Some time ago a resource assisted us with setting up Conjur and instructed us during setup to populate a daemon.json for Docker that contained only the following content:
{
“log-driver”: “journald”
}
Now that our instance of Conjur is seeing regular use, log files are beginning to pose a problem with regards to memory/space usage. We wanted to address the issue by using “log-opts” to limit file number and size.
However, when we attempt to do this (either within the daemon.json or on the container we’re running), we get the following error:
docker: Error response from daemon: unknown log opt ‘max-size’/‘max-file’/etc for journald log driver.
This implies journald doesn’t support log-opt; thus we may need to switch to a different kind of log driver, specifically json-file.
Is there any reason why Journald was recommended to us? If we were to use something else, would it be disruptive to Conjur’s functionality? Would json-file still work?
We give journals as our recommendation based on the limitations / abilities in Docker Community Edition (CE), which can be found at https://docs.docker.com/config/containers/logging/configure/ . From that site: "When using Docker Community Engine, the docker logs command is only available on the following drivers: local, json-file, journald"

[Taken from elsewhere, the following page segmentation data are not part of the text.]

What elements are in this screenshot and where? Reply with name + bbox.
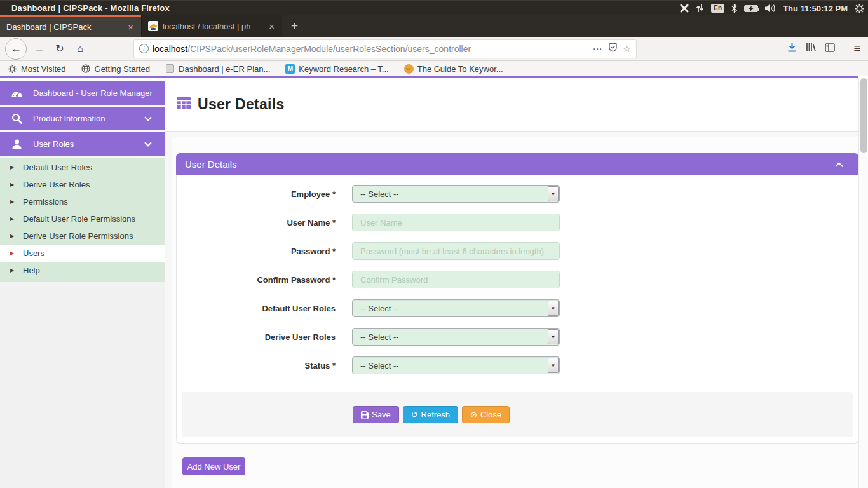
close-button[interactable]: ⊘ Close: [462, 406, 510, 423]
m-icon: M: [285, 64, 295, 74]
forward-button[interactable]: →: [31, 40, 48, 58]
table-icon: [176, 96, 191, 112]
bookmark-eer-plan[interactable]: Dashboard | e-ER Plan...: [165, 64, 270, 74]
submenu-item-permissions[interactable]: ▶ Permissions: [0, 193, 165, 210]
submenu-item-derive-user-roles[interactable]: ▶ Derive User Roles: [0, 176, 165, 193]
back-button[interactable]: ←: [5, 38, 27, 60]
user-icon: [10, 139, 23, 149]
chevron-up-icon[interactable]: [835, 162, 843, 170]
select-value: -- Select --: [360, 189, 399, 199]
form-button-bar: Save ↺ Refresh ⊘ Close: [182, 392, 853, 437]
select-arrow-icon[interactable]: ▾: [548, 186, 559, 201]
pocket-shield-icon[interactable]: [609, 43, 617, 55]
session-menu-icon[interactable]: [855, 4, 864, 13]
network-icon[interactable]: [696, 4, 704, 13]
toolbar-divider: [844, 43, 844, 55]
bookmark-getting-started[interactable]: Getting Started: [81, 64, 150, 74]
window-titlebar: Dashboard | CIPSPack - Mozilla Firefox E…: [0, 0, 868, 15]
sidebar-toggle-icon[interactable]: [825, 43, 835, 55]
face-icon: [404, 64, 414, 74]
user-name-input[interactable]: [352, 214, 560, 231]
tab-close-icon[interactable]: ×: [264, 21, 276, 32]
battery-icon[interactable]: [744, 5, 758, 12]
tab-phpmyadmin[interactable]: localhost / localhost | ph ×: [141, 15, 282, 37]
sidebar-submenu: ▶ Default User Roles ▶ Derive User Roles…: [0, 158, 165, 281]
sidebar: Dashboard - User Role Manager Product In…: [0, 78, 165, 488]
panel-header[interactable]: User Details: [176, 153, 858, 175]
volume-icon[interactable]: [765, 4, 776, 13]
bookmark-label: Keyword Research – T...: [299, 64, 388, 74]
select-value: -- Select --: [360, 332, 399, 342]
bookmarks-bar: Most Visited Getting Started Dashboard |…: [0, 61, 868, 76]
submenu-item-derive-user-role-permissions[interactable]: ▶ Derive User Role Permissions: [0, 227, 165, 245]
select-arrow-icon[interactable]: ▾: [548, 358, 559, 373]
tab-close-icon[interactable]: ×: [123, 22, 135, 32]
submenu-item-default-user-role-permissions[interactable]: ▶ Default User Role Permissions: [0, 210, 165, 227]
sidebar-item-label: User Roles: [33, 139, 74, 149]
floppy-icon: [361, 411, 369, 419]
submenu-item-help[interactable]: ▶ Help: [0, 262, 165, 279]
form-row-employee: Employee * -- Select -- ▾: [177, 185, 858, 203]
menu-icon[interactable]: ≡: [853, 42, 860, 55]
navigation-toolbar: ← → ↻ ⌂ i localhost/CIPSPack/userRoleMan…: [0, 37, 868, 61]
refresh-button[interactable]: ↺ Refresh: [403, 406, 458, 423]
default-user-roles-select[interactable]: -- Select -- ▾: [352, 299, 560, 317]
system-clock[interactable]: Thu 11:50:12 PM: [783, 4, 848, 13]
page-actions-icon[interactable]: ⋯: [593, 43, 603, 55]
save-button[interactable]: Save: [353, 406, 399, 423]
browser-scrollbar[interactable]: [858, 78, 868, 488]
default-user-roles-label: Default User Roles: [177, 304, 336, 313]
sidebar-item-label: Dashboard - User Role Manager: [33, 88, 153, 98]
scrollbar-thumb[interactable]: [860, 78, 867, 153]
bookmark-keyword-research[interactable]: M Keyword Research – T...: [285, 64, 388, 74]
tab-dashboard-cipspack[interactable]: Dashboard | CIPSPack ×: [0, 15, 141, 37]
sidebar-item-product-information[interactable]: Product Information: [0, 107, 165, 130]
status-select[interactable]: -- Select -- ▾: [352, 356, 560, 374]
downloads-icon[interactable]: [787, 43, 797, 55]
panel-body: Employee * -- Select -- ▾ User Name *: [176, 175, 858, 444]
sidebar-item-user-roles[interactable]: User Roles: [0, 132, 165, 156]
new-tab-button[interactable]: +: [283, 15, 306, 37]
select-arrow-icon[interactable]: ▾: [548, 329, 559, 344]
site-info-icon[interactable]: i: [139, 44, 149, 53]
bookmark-most-visited[interactable]: Most Visited: [8, 64, 66, 74]
user-details-panel: User Details Employee * -- Select -- ▾: [176, 153, 858, 444]
sidebar-item-label: Product Information: [33, 114, 105, 123]
phpmyadmin-favicon-icon: [148, 21, 158, 31]
caret-right-icon: ▶: [10, 182, 23, 187]
content-body: User Details Employee * -- Select -- ▾: [165, 132, 868, 488]
derive-user-roles-select[interactable]: -- Select -- ▾: [352, 328, 560, 346]
submenu-label: Permissions: [23, 197, 68, 207]
keyboard-layout-indicator[interactable]: En: [711, 4, 724, 13]
derive-user-roles-label: Derive User Roles: [177, 332, 336, 342]
confirm-password-input[interactable]: [352, 271, 560, 288]
home-button[interactable]: ⌂: [71, 40, 89, 58]
bookmark-guide-keywords[interactable]: The Guide To Keywor...: [404, 64, 503, 74]
app-indicator-icon[interactable]: [680, 4, 689, 13]
select-arrow-icon[interactable]: ▾: [548, 301, 559, 316]
tab-label: localhost / localhost | ph: [163, 22, 264, 31]
sidebar-item-dashboard[interactable]: Dashboard - User Role Manager: [0, 81, 165, 105]
web-page: Dashboard - User Role Manager Product In…: [0, 78, 868, 488]
url-bar[interactable]: i localhost/CIPSPack/userRoleManagerModu…: [133, 39, 637, 58]
bluetooth-icon[interactable]: [731, 4, 737, 13]
password-input[interactable]: [352, 242, 560, 260]
reload-button[interactable]: ↻: [51, 40, 69, 58]
panel-title: User Details: [185, 159, 237, 170]
cancel-circle-icon: ⊘: [470, 410, 477, 419]
close-label: Close: [480, 410, 501, 419]
bookmark-star-icon[interactable]: ☆: [623, 43, 631, 55]
employee-select[interactable]: -- Select -- ▾: [352, 185, 560, 203]
form-row-derive-user-roles: Derive User Roles -- Select -- ▾: [177, 328, 858, 346]
add-new-user-button[interactable]: Add New User: [182, 458, 245, 475]
bookmark-label: Most Visited: [21, 64, 66, 74]
confirm-password-label: Confirm Password *: [177, 275, 336, 285]
url-text[interactable]: localhost/CIPSPack/userRoleManagerModule…: [153, 44, 589, 54]
bookmark-label: Dashboard | e-ER Plan...: [179, 64, 270, 74]
submenu-item-default-user-roles[interactable]: ▶ Default User Roles: [0, 159, 165, 176]
bookmark-label: The Guide To Keywor...: [417, 64, 503, 74]
library-icon[interactable]: [806, 43, 816, 55]
submenu-label: Derive User Role Permissions: [23, 231, 133, 241]
form-row-confirm-password: Confirm Password *: [177, 271, 858, 288]
submenu-item-users[interactable]: ▶ Users: [0, 245, 165, 262]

We chose to recommend journald because it is the only one of the three that support both docker logs for local troubleshooting on the host and can be configured to forward log messages to rsyslogd to be sent to remote syslog endpoints (such as a SIEM). This can also be done with json-file but the output isn’t as clean and the overhead of running a file monitor on the json files is usually more resource intensive than configuring journald/rsyslogd.
Typically the default settings are okay, but in cases where these settings need to be changed we recommend that customers contact their internal Linux support teams and/or OS vendor (typically Redhat) to figure out the optimal settings for their environment.